Leverage Existing Knowledge: Use the answer from the similar question as a reference for the new query.
LLM-Powered Response Generation: Utilize the LLM model to refine or generate a new answer if necessary.
Final Answer Compilation: Gather all responses, structure them, and present the best result to the user.

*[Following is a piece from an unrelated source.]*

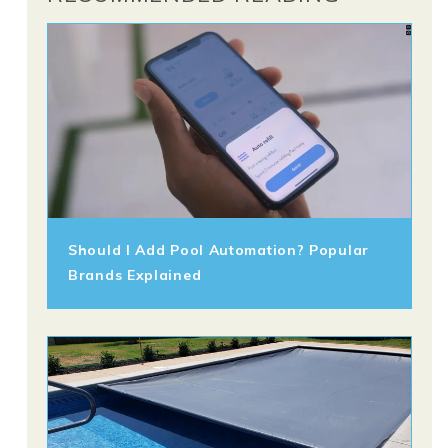
Should I Add Pool Automation? Popular
Brands Explained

3rd Place: Team Nightwalkers

Efficient Retrieval & LLM-Powered Answer Generation

Models: Use of DeepSeek Llama-70B and IBM Granite Embeddings

Vector Database Creation: Build a vector database using all-MiniLM-L6-v2 / IBM Granite Embeddings (107M, multilingual) to enable efficient semantic search.
Query Processing: When a question is asked, the system searches the database for the most relevant page and document.
Document Retrieval: The best-matching content is selected based on similarity scoring.
LLM Answer Generation: The retrieved information is sent to the IBM WatsonX LLM (LLM DeepSeek-r1-Distill-Llama-70B) to generate a structured and precise response.
Final Output: The AI-generated answer is refined and presented to the user.

Key Take-Aways from the Regular Track

LLM Reasoning patterns (based on Structured Outputs and Custom Chain of Thought) are used in almost all top submissions.
If you have a solid RAG architecture, you can get great results even with the smallest model. Ilia’s solution scored 109.3 (R: 81.1, G: 68.7) with llama-3.1 8b.
Majority Vote is an efficient way to improve system accuracy

Key Take-Aways from the IBM watsonx Track

You don’t need to compromise safety and quality. It is possible to achieve great scores with models that you can run locally.
IBM Docling library is the key differentiator for parsing business documents.
Context is the king - accurate retrieval is essential for producing accurate answers.